### What needs to be done
Go over the lines below, and when one contains the word "Canon", copy it.

(Data excerpts)

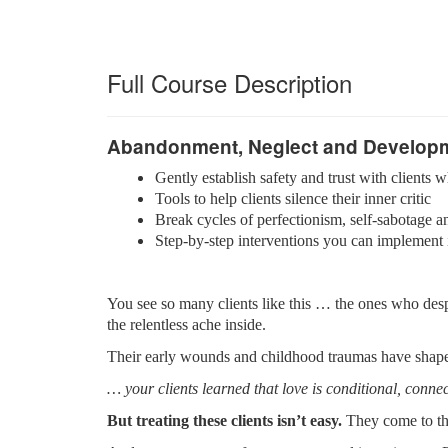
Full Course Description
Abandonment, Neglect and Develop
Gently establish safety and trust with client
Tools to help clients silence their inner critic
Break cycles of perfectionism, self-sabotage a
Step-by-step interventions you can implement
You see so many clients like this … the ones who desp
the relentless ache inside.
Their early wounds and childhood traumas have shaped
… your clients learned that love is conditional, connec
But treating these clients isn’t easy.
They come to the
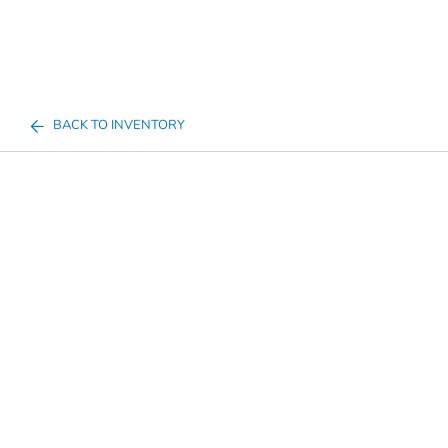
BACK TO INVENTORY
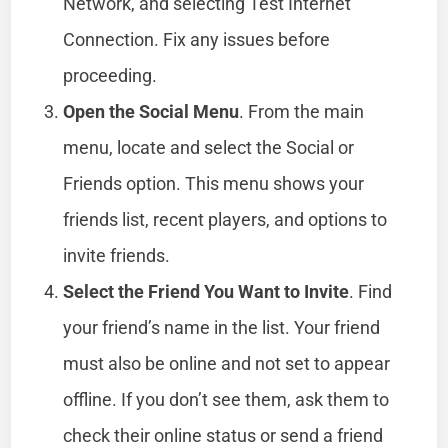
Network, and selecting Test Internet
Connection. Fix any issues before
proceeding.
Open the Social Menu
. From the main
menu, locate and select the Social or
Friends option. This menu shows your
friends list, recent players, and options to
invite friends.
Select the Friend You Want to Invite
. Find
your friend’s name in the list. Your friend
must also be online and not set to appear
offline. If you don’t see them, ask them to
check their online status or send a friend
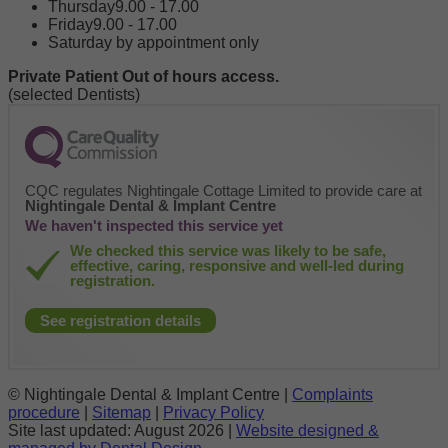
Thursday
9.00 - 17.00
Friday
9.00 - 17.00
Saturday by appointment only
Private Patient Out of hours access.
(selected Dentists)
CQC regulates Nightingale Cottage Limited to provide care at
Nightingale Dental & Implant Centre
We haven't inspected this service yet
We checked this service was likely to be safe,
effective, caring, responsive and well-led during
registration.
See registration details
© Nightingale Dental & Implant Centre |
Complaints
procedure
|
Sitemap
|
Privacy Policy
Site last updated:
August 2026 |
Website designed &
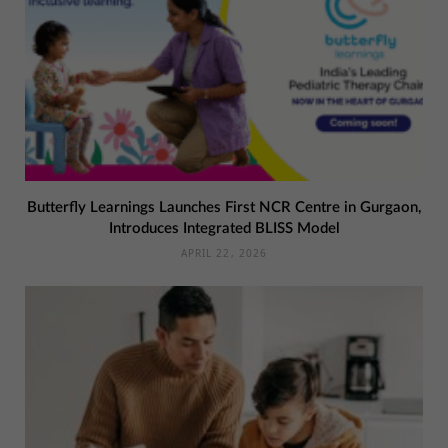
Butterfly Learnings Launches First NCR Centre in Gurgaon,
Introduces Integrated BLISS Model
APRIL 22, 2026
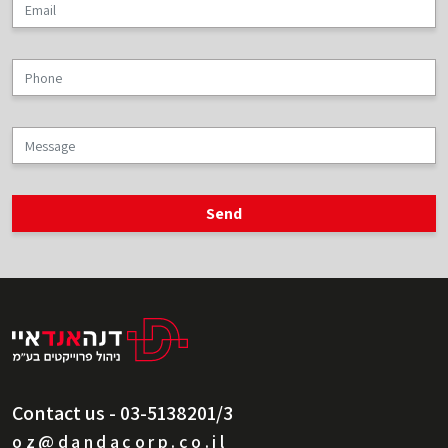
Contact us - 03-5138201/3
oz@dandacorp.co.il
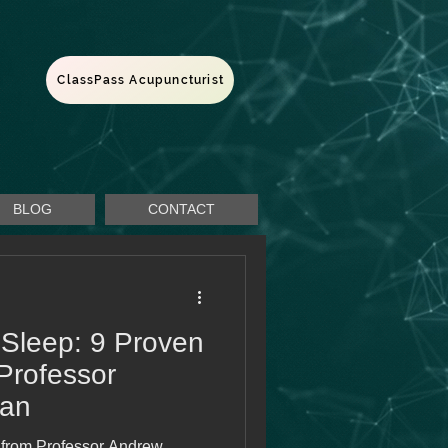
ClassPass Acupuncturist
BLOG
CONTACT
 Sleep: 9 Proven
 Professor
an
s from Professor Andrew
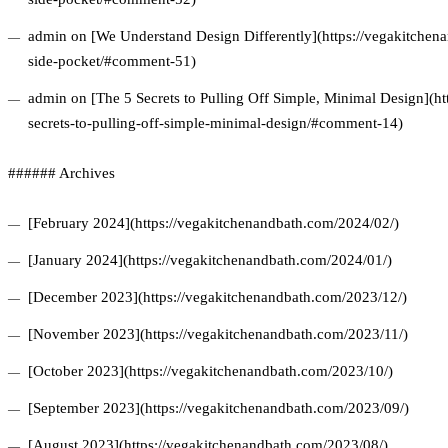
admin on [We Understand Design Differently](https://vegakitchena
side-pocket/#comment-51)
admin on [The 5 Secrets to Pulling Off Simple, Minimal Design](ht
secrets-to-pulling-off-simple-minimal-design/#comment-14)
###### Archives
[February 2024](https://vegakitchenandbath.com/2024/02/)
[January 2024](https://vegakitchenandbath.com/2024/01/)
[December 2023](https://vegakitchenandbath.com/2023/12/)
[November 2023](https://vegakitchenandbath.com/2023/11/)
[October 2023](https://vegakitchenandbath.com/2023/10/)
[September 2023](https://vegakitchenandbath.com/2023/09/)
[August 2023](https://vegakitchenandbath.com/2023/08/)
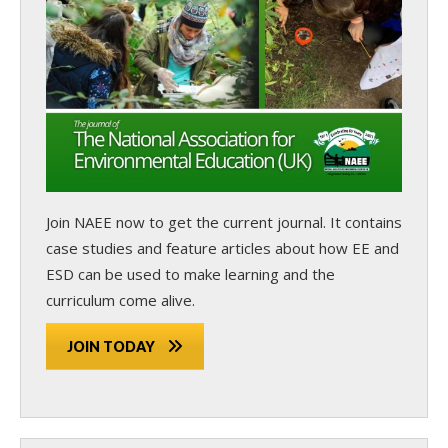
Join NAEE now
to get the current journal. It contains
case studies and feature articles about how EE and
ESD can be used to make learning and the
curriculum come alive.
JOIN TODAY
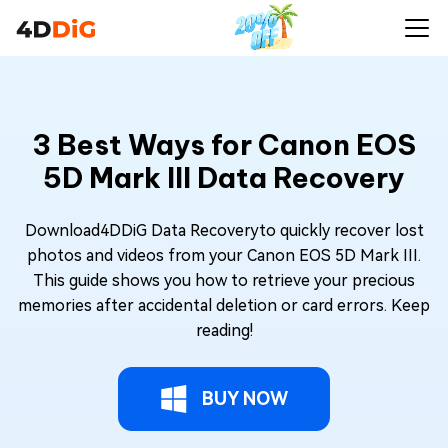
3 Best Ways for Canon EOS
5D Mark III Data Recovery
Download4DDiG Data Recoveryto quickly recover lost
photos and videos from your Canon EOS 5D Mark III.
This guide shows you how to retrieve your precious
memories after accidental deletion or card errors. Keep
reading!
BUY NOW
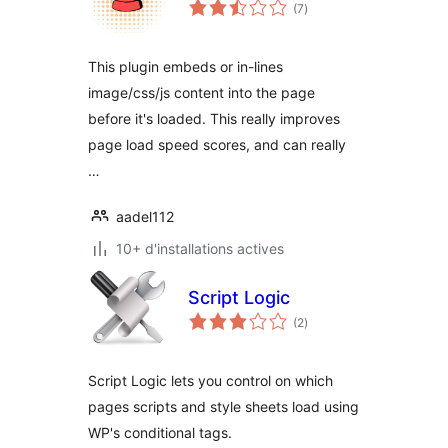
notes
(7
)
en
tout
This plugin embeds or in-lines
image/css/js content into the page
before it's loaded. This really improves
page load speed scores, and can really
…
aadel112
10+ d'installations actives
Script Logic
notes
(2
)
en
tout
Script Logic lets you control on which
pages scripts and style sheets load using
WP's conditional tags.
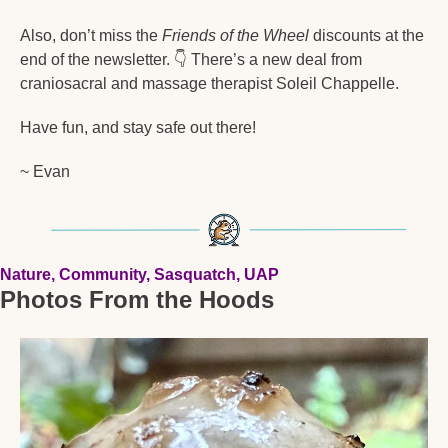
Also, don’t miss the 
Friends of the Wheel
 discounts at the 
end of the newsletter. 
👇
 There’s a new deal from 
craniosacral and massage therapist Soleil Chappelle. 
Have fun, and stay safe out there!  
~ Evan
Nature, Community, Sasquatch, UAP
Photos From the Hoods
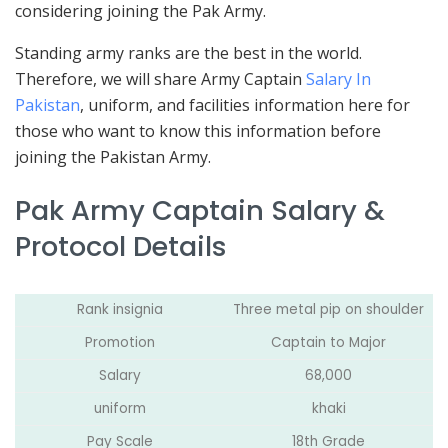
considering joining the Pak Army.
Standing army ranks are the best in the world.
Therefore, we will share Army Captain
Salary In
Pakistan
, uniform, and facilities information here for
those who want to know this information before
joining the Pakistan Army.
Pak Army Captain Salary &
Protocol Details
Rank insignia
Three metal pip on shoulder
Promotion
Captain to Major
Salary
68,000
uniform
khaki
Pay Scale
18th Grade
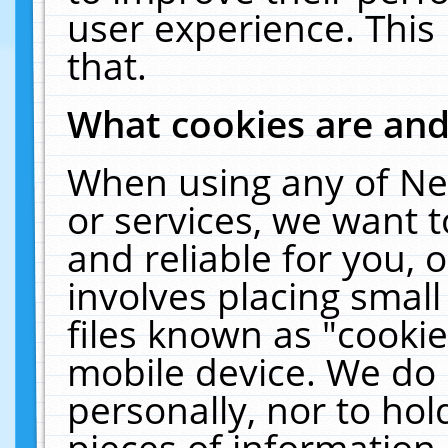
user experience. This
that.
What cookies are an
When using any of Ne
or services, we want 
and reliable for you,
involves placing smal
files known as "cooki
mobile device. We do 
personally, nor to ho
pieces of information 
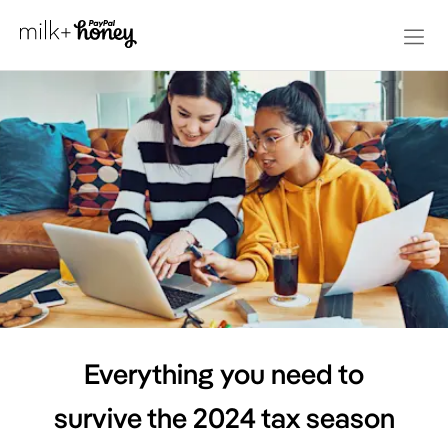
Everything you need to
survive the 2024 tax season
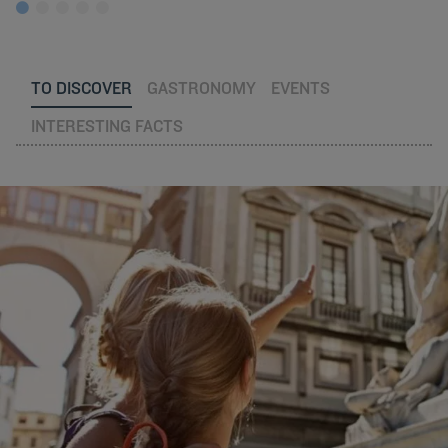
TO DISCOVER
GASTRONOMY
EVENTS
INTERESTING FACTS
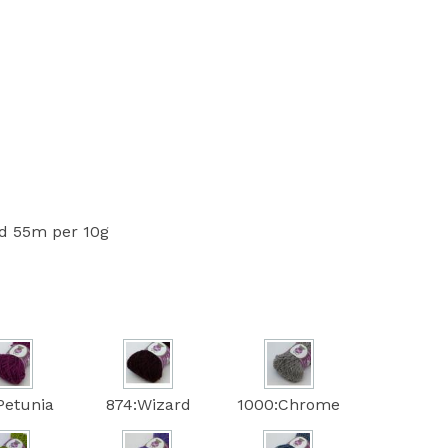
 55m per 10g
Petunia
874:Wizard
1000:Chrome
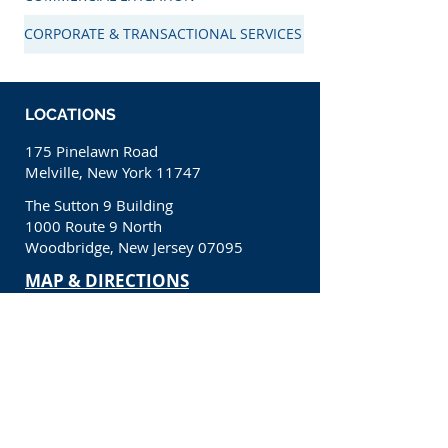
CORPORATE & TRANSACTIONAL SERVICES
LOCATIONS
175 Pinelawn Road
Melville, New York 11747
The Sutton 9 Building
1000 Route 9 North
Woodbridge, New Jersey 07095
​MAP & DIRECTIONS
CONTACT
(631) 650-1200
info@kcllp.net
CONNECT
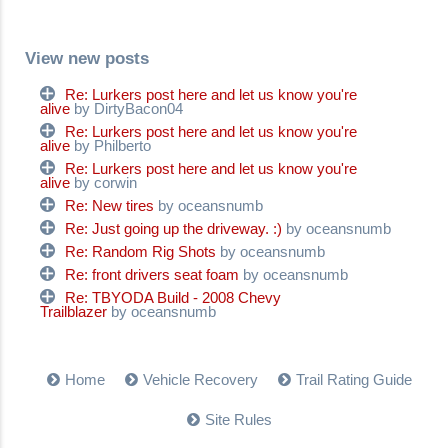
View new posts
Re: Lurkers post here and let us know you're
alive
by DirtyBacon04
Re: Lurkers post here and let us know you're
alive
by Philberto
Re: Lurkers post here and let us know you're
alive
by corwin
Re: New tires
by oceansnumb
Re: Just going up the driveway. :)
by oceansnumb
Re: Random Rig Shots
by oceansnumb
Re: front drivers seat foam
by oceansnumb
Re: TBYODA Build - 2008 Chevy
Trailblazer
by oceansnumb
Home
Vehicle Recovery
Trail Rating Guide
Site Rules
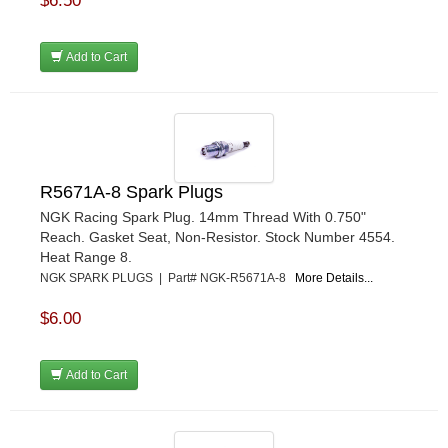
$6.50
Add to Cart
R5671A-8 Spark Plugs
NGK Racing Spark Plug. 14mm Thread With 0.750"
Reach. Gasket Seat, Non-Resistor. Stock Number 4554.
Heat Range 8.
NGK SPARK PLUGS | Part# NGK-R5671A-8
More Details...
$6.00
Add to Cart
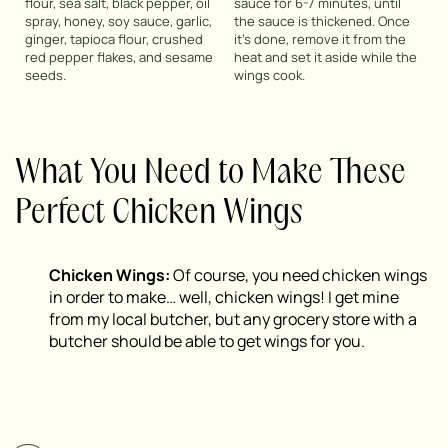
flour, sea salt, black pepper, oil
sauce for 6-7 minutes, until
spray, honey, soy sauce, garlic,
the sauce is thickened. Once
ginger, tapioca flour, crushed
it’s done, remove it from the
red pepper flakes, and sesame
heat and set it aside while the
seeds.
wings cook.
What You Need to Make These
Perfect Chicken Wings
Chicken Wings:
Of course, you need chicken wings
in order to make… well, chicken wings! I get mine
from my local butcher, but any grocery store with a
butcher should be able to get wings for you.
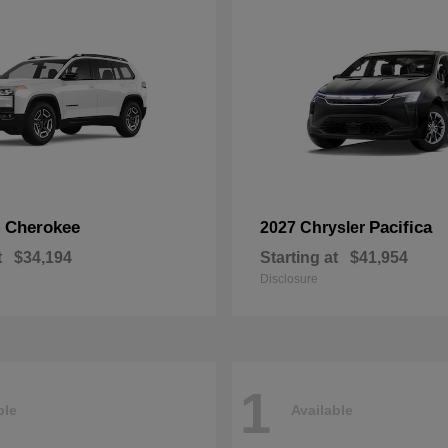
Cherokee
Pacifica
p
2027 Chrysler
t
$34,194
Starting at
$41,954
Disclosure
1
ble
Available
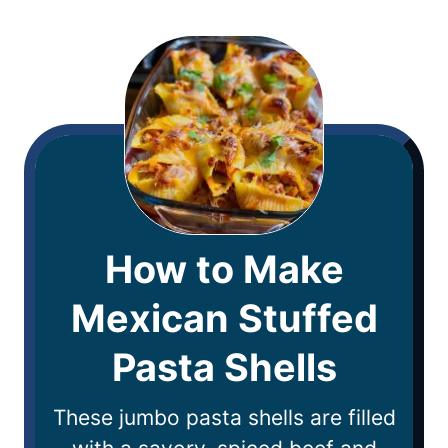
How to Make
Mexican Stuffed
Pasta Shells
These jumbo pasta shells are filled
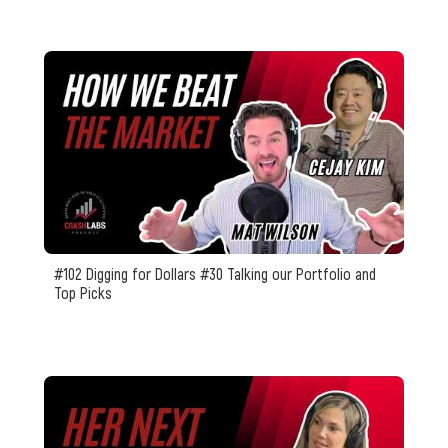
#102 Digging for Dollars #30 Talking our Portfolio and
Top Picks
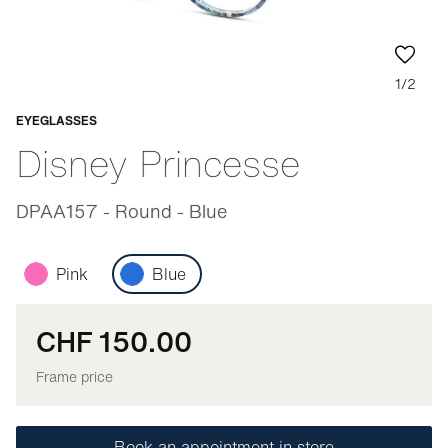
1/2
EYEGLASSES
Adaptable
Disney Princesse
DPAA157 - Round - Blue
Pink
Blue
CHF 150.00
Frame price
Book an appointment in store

(End Data excerpts)

### Your solution
3 Best Ways for Canon EOS
photos and videos from your Canon EOS 5D Mark III.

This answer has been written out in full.